Task directions: Transcribe every record as it stands and set the images aside.

(Collection entries)
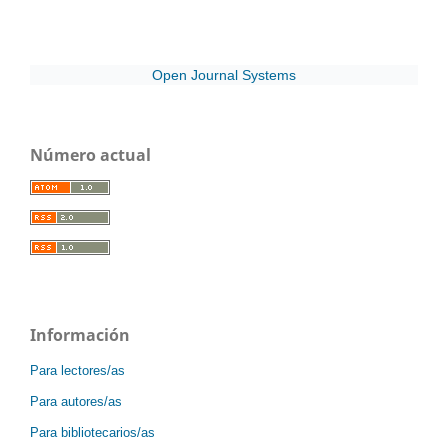
Open Journal Systems
Número actual
Información
Para lectores/as
Para autores/as
Para bibliotecarios/as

Problem solution:
Open Journal Systems
Número actual
Información
Para lectores/as
Para autores/as
Para bibliotecarios/as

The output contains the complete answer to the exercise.